Net Neutrality Is a Classic Trojan Horse: Federal Communications Commission (FCC) Rules Designed to Stifle Internet Political Speech

On Thursday the Federal Communications Commission made public a document detailing its so-called net neutrality rules that were approved two weeks ago on a 3-2 vote.

A PDF version of the document can be downloaded here.

The rules impose heavy regulations on what is currently a free and open internet and will ultimately result in federal government micromanagement.

The rules will also accelerate and finalize a long term government objective of censoring political enemies and limiting their use of the internet. Serious political opposition to the establishment has flourished on the internet and the federal government has stumbled in previous efforts to regulate speech its considers politically threatening.

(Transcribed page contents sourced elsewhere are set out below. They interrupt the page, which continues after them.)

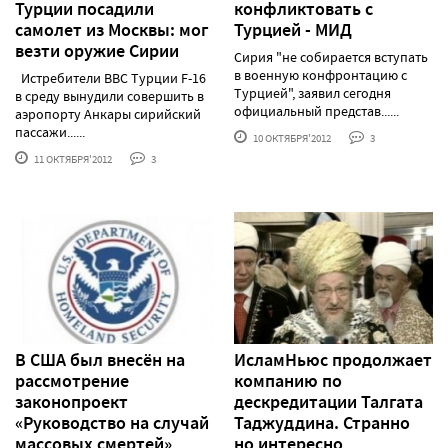
Турции посадили
конфликтовать с
самолет из Москвы: мог
Турцией - МИД
везти оружие Сирии
Сирия "не собирается вступать
в военную конфронтацию с
Истребители ВВС Турции F-16
Турцией", заявил сегодня
в среду вынудили совершить в
официальный представ......
аэропорту Анкары сирийский
пассажи......
10 ОКТЯБРЯ'2012
3
11 ОКТЯБРЯ'2012
3
В США был внесён на
ИсламНьюс продолжает
рассмотрение
компанию по
законопроект
дескредитации Талгата
«Руководство на случай
Таджуддина. Странно
массовых смертей»
но интересно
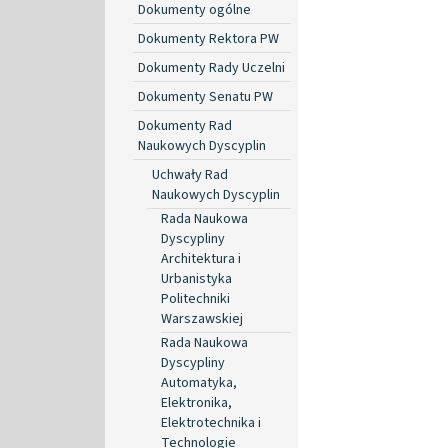
Dokumenty ogólne
Dokumenty Rektora PW
Dokumenty Rady Uczelni
Dokumenty Senatu PW
Dokumenty Rad
Naukowych Dyscyplin
Uchwały Rad
Naukowych Dyscyplin
Rada Naukowa
Dyscypliny
Architektura i
Urbanistyka
Politechniki
Warszawskiej
Rada Naukowa
Dyscypliny
Automatyka,
Elektronika,
Elektrotechnika i
Technologie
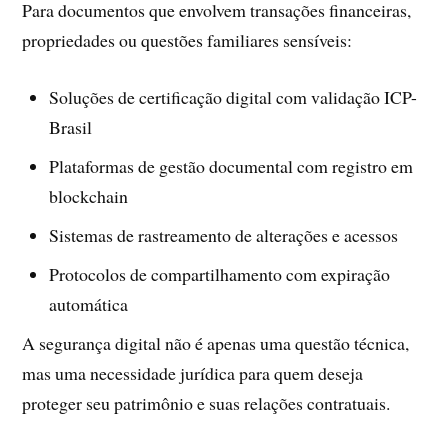
Para documentos que envolvem transações financeiras,
propriedades ou questões familiares sensíveis:
Soluções de certificação digital com validação ICP-
Brasil
Plataformas de gestão documental com registro em
blockchain
Sistemas de rastreamento de alterações e acessos
Protocolos de compartilhamento com expiração
automática
A segurança digital não é apenas uma questão técnica,
mas uma necessidade jurídica para quem deseja
proteger seu patrimônio e suas relações contratuais.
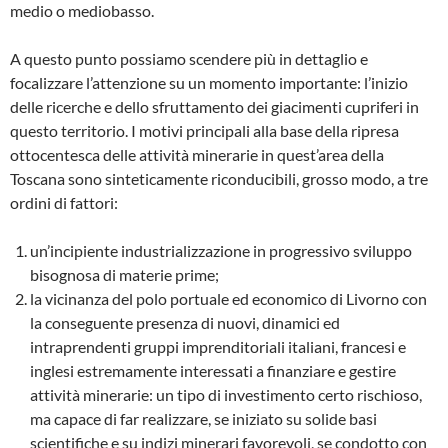
medio o mediobasso.
A questo punto possiamo scendere più in det­taglio e
focalizzare l’attenzione su un momento importante: l’inizio
delle ricerche e dello sfrut­tamento dei giacimenti cupriferi in
questo ter­ritorio. I motivi principali alla base della ripre­sa
ottocentesca delle attività minerarie in que­st’area della
Toscana sono sinteticamente ri­conducibili, grosso modo, a tre
ordini di fattori:
un’incipiente industrializzazione in progres­sivo sviluppo
bisognosa di materie prime;
la vicinanza del polo portuale ed economi­co di Livorno con
la conseguente presenza di nuovi, dinamici ed
intraprendenti gruppi im­prenditoriali italiani, francesi e
inglesi estremamente interessati a finanziare e gestire
attivi­tà minerarie: un tipo di investimento certo ri­schioso,
ma capace di far realizzare, se iniziato su solide basi
scientifiche e su indizi minerari favorevoli, se condotto con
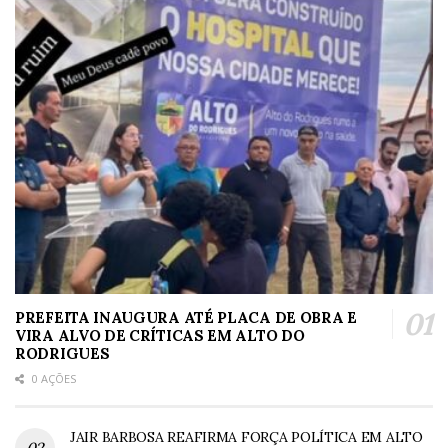
PREFEITA INAUGURA ATÉ PLACA DE OBRA E
VIRA ALVO DE CRÍTICAS EM ALTO DO
RODRIGUES
0 AÇÕES
JAIR BARBOSA REAFIRMA FORÇA POLÍTICA EM ALTO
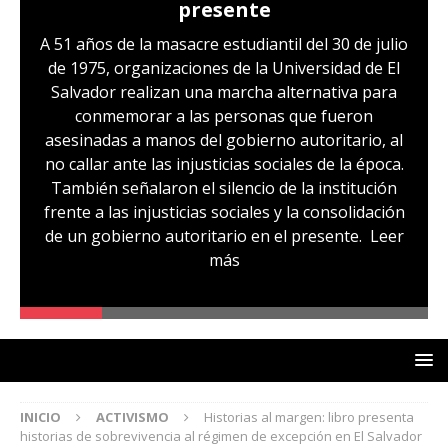
presente
A 51 años de la masacre estudiantil del 30 de julio
de 1975, organizaciones de la Universidad de El
Salvador realizan una marcha alternativa para
conmemorar a las personas que fueron
asesinadas a manos del gobierno autoritario, al
no callar ante las injusticias sociales de la época.
También señalaron el silencio de la institución
frente a las injusticias sociales y la consolidación
de un gobierno autoritario en el presente.
Leer
más
INICIO
ACTIVISMO
Historias al margen: libro presenta
historias de sobrevivencia al régimen de excepción en El Salvador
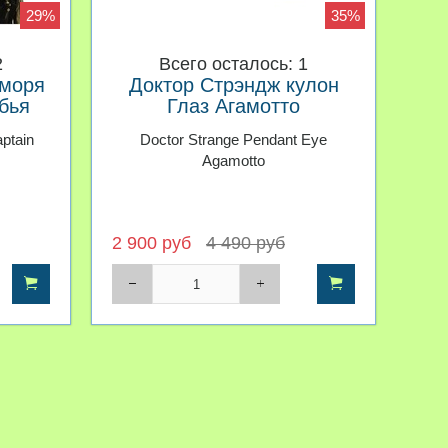
29%
35%
2
Всего осталось: 1
 моря
Доктор Стрэндж кулон
бья
Глаз Агамотто
aptain
Doctor Strange Pendant Eye
Agamotto
2 900 руб
4 490 руб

Control of the internet is the primary motivation behind the FCC rule-making agenda, not net neutrality and the fallacious call to regulate corporations and enforce the principle that all data is equal.

This was made clear by opponents to the FCC report and order on remand.

“Americans love the free and open Internet. We relish our freedom to speak, to post, to rally, to learn, to listen, to watch, and to connect online. The Internet has become a powerful force for freedom, both at home and abroad. So it is sad to witness the FCC’s unprecedented attempt to replace that freedom with government control,” writes FCC commissioner Ajit Pai.

The desire to assert that control became obvious in February, 2014, when the FCC terminated a study that threatened the First Amendment right to freedom of the press. The study on “critical information needs” would have asked journalists about their “news philosophy” and raised the specter of an underhanded attempt to revive the Fairness Doctrine.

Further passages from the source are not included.